The results were in — he did not have COVID-19.
"Huge relief, just huge relief, not even for me," he said, "but just knowing that I wasn't an unknowing carrier or spreader of this to perhaps hundreds of people."
Brosha, a photographer from P.E.I., travels extensively for work and was in Iceland for two weeks at the end of February, then Ottawa, before heading back to the Island.

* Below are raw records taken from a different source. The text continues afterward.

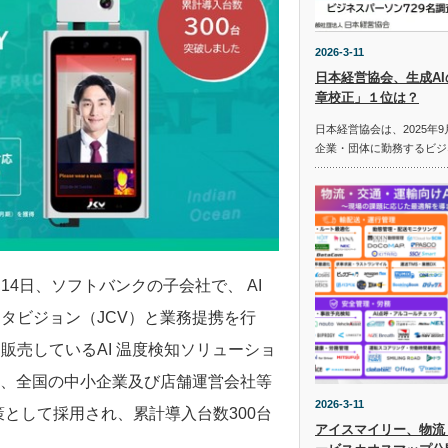
2026-3-11
日本経営協会、生成A
章校正」１位は？
日本経営協会は、2025年9
企業・団体に勤務するビジ
14日、ソフトバンクの子会社で、 AI
タビジョン（JCV）と業務提携を行
販売しているAI 温度検知ソリューショ
開始以降、全国の中小企業及び店舗運営会社等
2026-3-11
として採用され、累計導入台数300台
アイスマイリー、物流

A few days later, the same day P.E.I.'s chief public health officer ordered anyone who had recently travelled internationally to self-isolate for 14 days, Brosha started getting a dry cough and other symptoms of COVID-19.

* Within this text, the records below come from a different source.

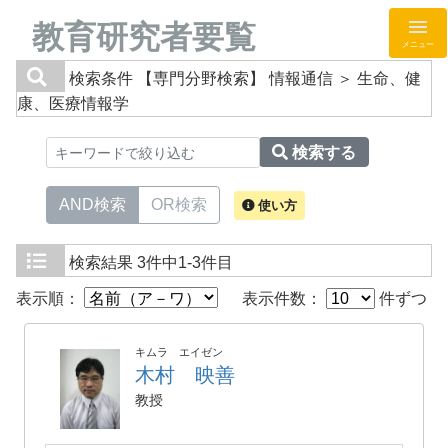
教育研究者要覧
メニュー
検索条件
【専門分野検索】 情報通信 ＞ 生命、健
康、医療情報学
検索する
AND検索
OR検索
使い方
検索結果
3件中1-3件目
表示順：
表示件数：
件ずつ
キムラ エイゼン
木村 映善
教授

Brosha, who is in his 40s, said he immediately began to self-isolate, but couldn't help thinking about the hundreds of people he came in contact with before developing symptoms.
"We all think of it as being this thing that we could get, and we're scared of that," he said.
"But what I think the thing that really weighs on you is, if you start thinking or assuming that you do have it, who have you touched and who could you possibly unknowingly infect? And just really, the weight of that is tremendous."
He reached out to a few of those people, including a friend who had just had a baby. He called 811, and was deemed a candidate for COVID-19 testing.
Then he waited. And waited.
Two days ago he got the good news that he tested negative, but the ordeal has made him want to reach out on social media and share his experience with others to show the seriousness of the pandemic.
"I think it kind of shifts how you think about the whole thing."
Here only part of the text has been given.